Letterman also has a serious side. He pressed Obama on Iraq during a 2007 appearance, and ripped John McCain for a last-minute cancellation during the campaign.
Will Letterman be just another stop on the tour? Is the sheer frequency of Obama's appearances making each one less of an "event"? Eight days ago, when "60 Minutes" aired Kroft's third sit-down with Obama since the election, the president's comments drew far less media attention than the earlier interviews.
Still, it can be awkward for journalists to make such observations. When ABC's Jake Tapper sought comment for a story on whether the president was risking overexposure, he reported: "The White House said they would be happy to deny all of ABC News's interview requests for the president for the rest of the year. They were joking, I think."
Possibly the loudest presidential buzz last week emanated from news he did not intend to make. In off-the-record banter before his interview with CNBC's John Harwood, Obama called West a "jackass" for rushing the stage at the MTV Video Music Awards and upstaging Taylor Swift's acceptance speech. Some outside news organizations were able to see the feed, and "Nightline" co-anchor Terry Moran reported the remark on Twitter -- and then "untweeted" it, with ABC apologizing to the White House and CNBC. Moran, though, wasn't bound by any off-the-record agreement.
TMZ soon posted the audio, and a video of the exchange made its way onto Politico, which then took it down as a journalistic courtesy to CNBC. But Obama should have realized that anything you say with a mike on is likely to reach the outside world -- and, in fact, immediately tried to rectify his mistake. "Cut the president some slack," Obama pleaded.
A president calling out a hip-hop star is always going to be hot stuff, but such unscripted moments also stand out during interviews when there is little on-the-record news, as was the case with CBNC.

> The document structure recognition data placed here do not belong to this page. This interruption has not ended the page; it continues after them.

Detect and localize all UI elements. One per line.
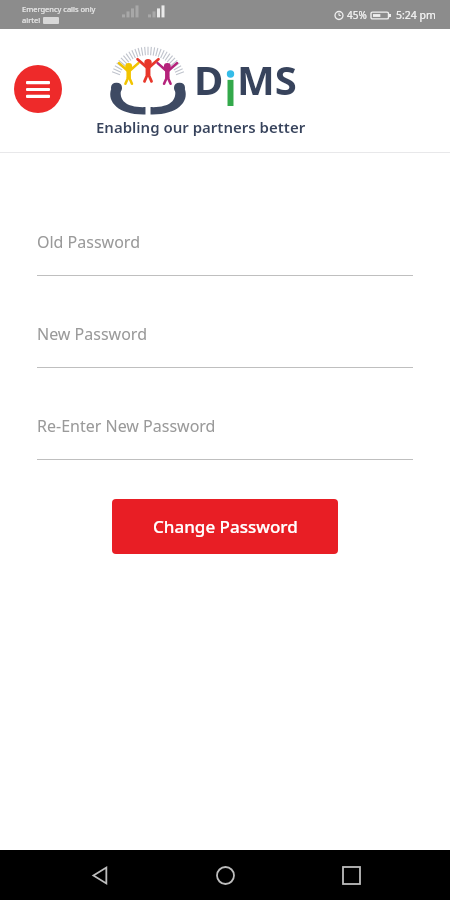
button[interactable]: Open navigation menu (14, 65, 62, 113)
button[interactable]: Recent apps (324, 850, 378, 900)
staticText: Old Password (37, 231, 140, 253)
button[interactable]: New Password (37, 323, 413, 368)
staticText: D (194, 52, 224, 106)
button[interactable]: Old Password (37, 231, 413, 276)
button[interactable]: Re-Enter New Password (37, 415, 413, 460)
staticText: New Password (37, 323, 147, 345)
button[interactable]: Back (72, 850, 126, 900)
staticText: Enabling our partners better (96, 117, 306, 137)
button[interactable]: Change Password (112, 499, 338, 554)
staticText: Re-Enter New Password (37, 415, 216, 437)
staticText: 5:24 pm (396, 8, 436, 22)
staticText: airtel (22, 15, 41, 25)
staticText: Change Password (153, 515, 298, 538)
staticText: 45% (347, 8, 367, 22)
staticText: Emergency calls only (22, 4, 96, 14)
button[interactable]: Home (198, 850, 252, 900)
staticText: MS (237, 52, 297, 106)
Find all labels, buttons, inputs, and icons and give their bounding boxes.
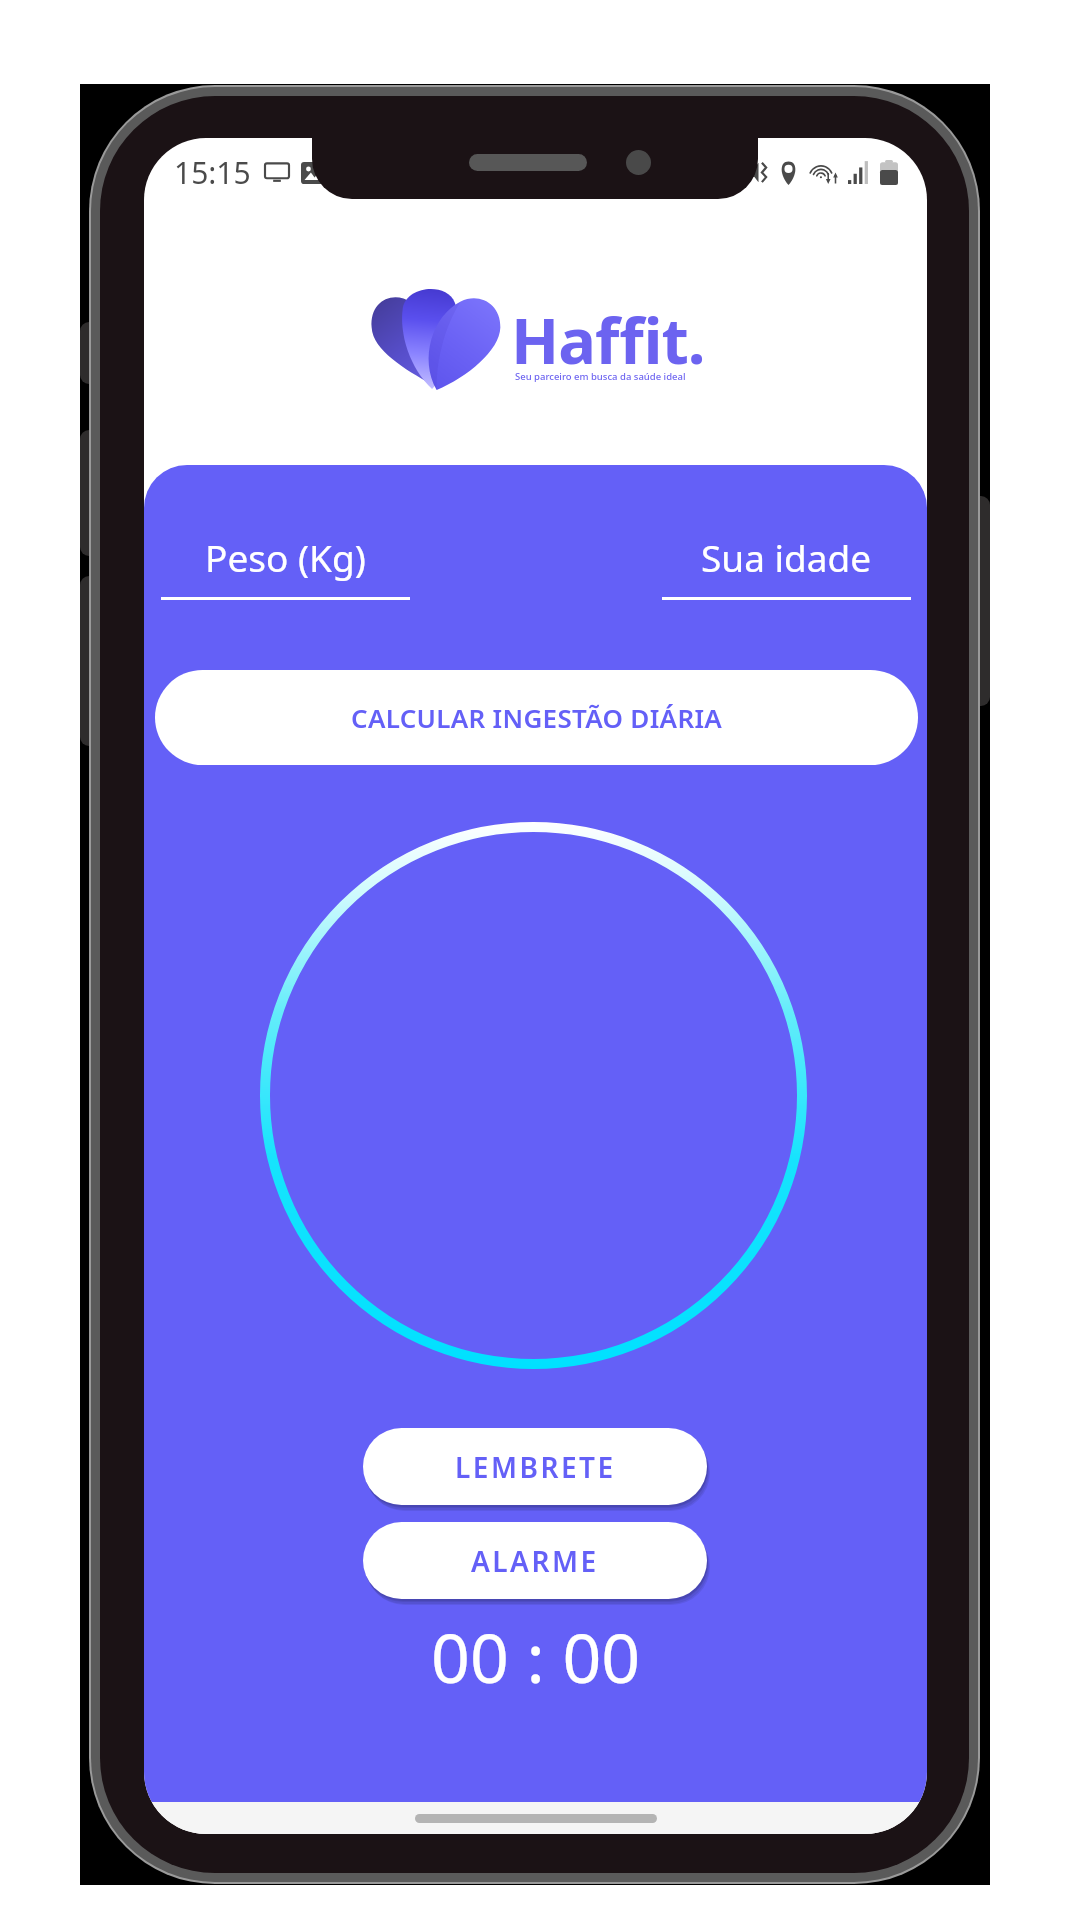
button[interactable]: ALARME xyxy=(363,1522,707,1599)
staticText: 00 : 00 xyxy=(431,1610,641,1703)
staticText: ALARME xyxy=(471,1542,599,1580)
button[interactable]: Sua idade xyxy=(662,531,911,600)
staticText: Haffit. xyxy=(511,297,705,383)
staticText: CALCULAR INGESTÃO DIÁRIA xyxy=(351,700,723,735)
button[interactable]: LEMBRETE xyxy=(363,1428,707,1505)
button[interactable]: CALCULAR INGESTÃO DIÁRIA xyxy=(155,670,918,765)
staticText: 15:15 xyxy=(174,152,251,193)
other: Progresso de ingestão diária xyxy=(260,822,807,1369)
button[interactable]: Peso (Kg) xyxy=(161,531,410,600)
staticText: Peso (Kg) xyxy=(205,532,366,582)
staticText: LEMBRETE xyxy=(455,1448,616,1486)
staticText: Seu parceiro em busca da saúde ideal xyxy=(515,370,686,383)
staticText: Sua idade xyxy=(701,532,872,582)
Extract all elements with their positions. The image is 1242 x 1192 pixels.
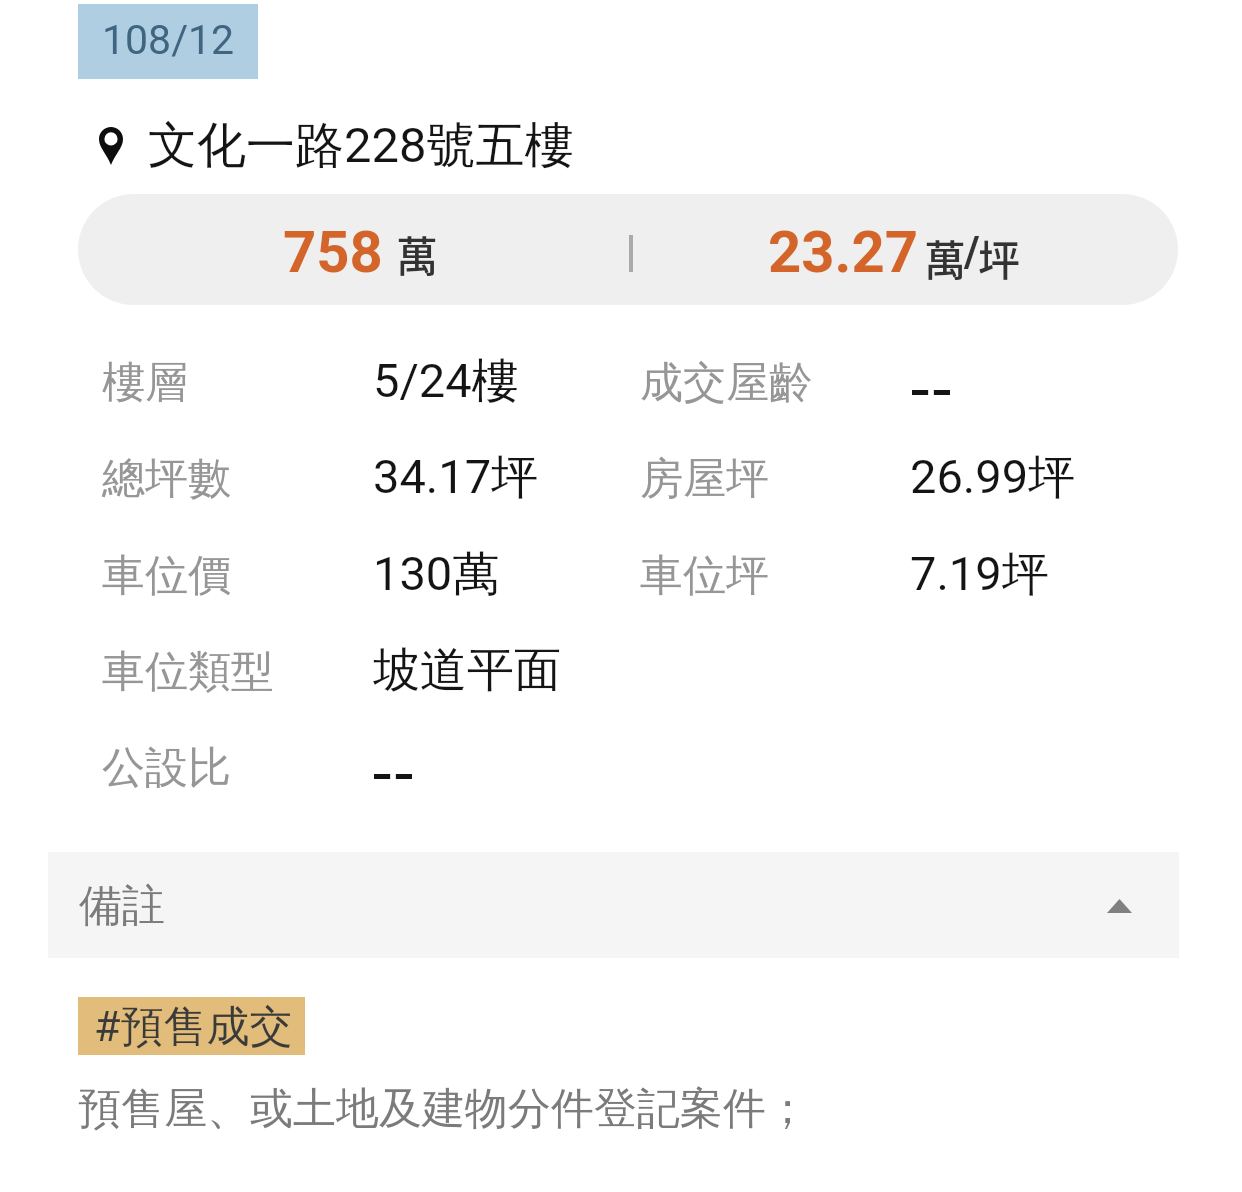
staticText: 備註 — [79, 879, 165, 933]
staticText: 房屋坪 — [640, 452, 769, 506]
staticText: 26.99坪 — [910, 448, 1076, 507]
staticText: 車位類型 — [102, 645, 274, 699]
staticText: 坪 — [978, 227, 1021, 288]
staticText: 文化一路228號五樓 — [148, 115, 574, 177]
staticText: 預售屋、或土地及建物分件登記案件； — [78, 1082, 809, 1136]
staticText: 萬 — [924, 227, 967, 288]
staticText: 坡道平面 — [373, 641, 561, 700]
button[interactable]: 108/12 — [78, 4, 258, 79]
staticText: 總坪數 — [102, 452, 231, 506]
staticText: / — [964, 227, 980, 276]
button[interactable]: #預售成交 — [78, 997, 305, 1055]
staticText: 34.17坪 — [373, 448, 539, 507]
staticText: 23.27 — [768, 218, 918, 286]
staticText: #預售成交 — [94, 1000, 293, 1054]
staticText: 萬 — [396, 223, 439, 284]
staticText: 758 — [283, 218, 383, 286]
staticText: 車位價 — [102, 549, 231, 603]
button[interactable]: Collapse remarks — [1083, 876, 1155, 936]
staticText: 5/24樓 — [373, 352, 519, 411]
button[interactable]: 758 — [78, 194, 1178, 305]
staticText: 成交屋齡 — [640, 356, 812, 410]
button[interactable]: 備註 — [48, 852, 1179, 958]
staticText: 7.19坪 — [910, 545, 1049, 604]
button[interactable]: Location — [99, 115, 574, 177]
staticText: 130萬 — [373, 545, 500, 604]
staticText: 車位坪 — [640, 549, 769, 603]
staticText: 樓層 — [102, 356, 188, 410]
staticText: 108/12 — [102, 16, 235, 64]
other: Location — [99, 115, 123, 177]
staticText: 公設比 — [102, 741, 231, 795]
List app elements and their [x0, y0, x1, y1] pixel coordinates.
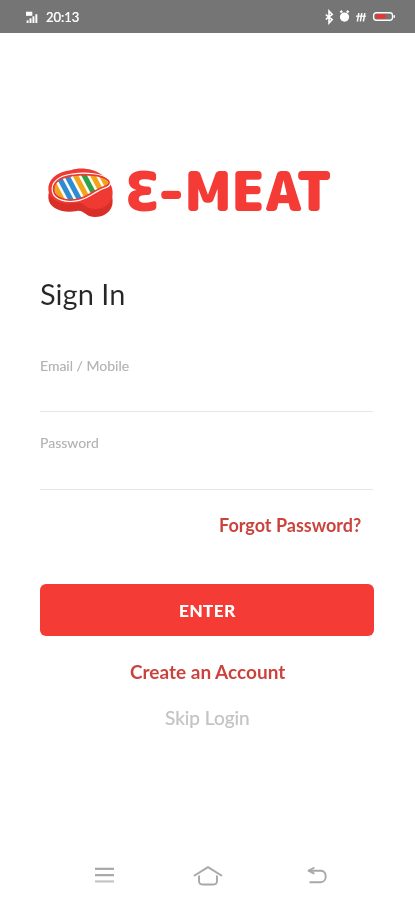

Obama made clear his frustration with the media's coverage in the Sunday interviews. To Schieffer: "The 24-hour news cycle and cable television and blogs and all this, they focus on the most extreme elements on both sides. They can't get enough of conflict; it's catnip to the media right now." To King: "The easiest way to get on CNN is, or Fox or any of the other stations, MSNBC, is to just say something rude and outrageous." To Stephanopoulos: "If you're just being sensible and giving people the benefit of the doubt . . . you don't get time on the nightly news."
That's a bit of an overstatement--the nightly newscasts, for instance, don't regularly feature screamers -- but in this "You lie!" age, Obama has a point. It's equally true that the president has become an eager player in this nonstop news cycle. And the more he waltzes onto every show this side of "Dancing With the Stars," the more he risks being seen as just another programming element, his words quickly fading into the electronic ether.
Howard Kurtz also works for CNN and hosts its weekly media program, "Reliable Sources," which airs during "State of the Union."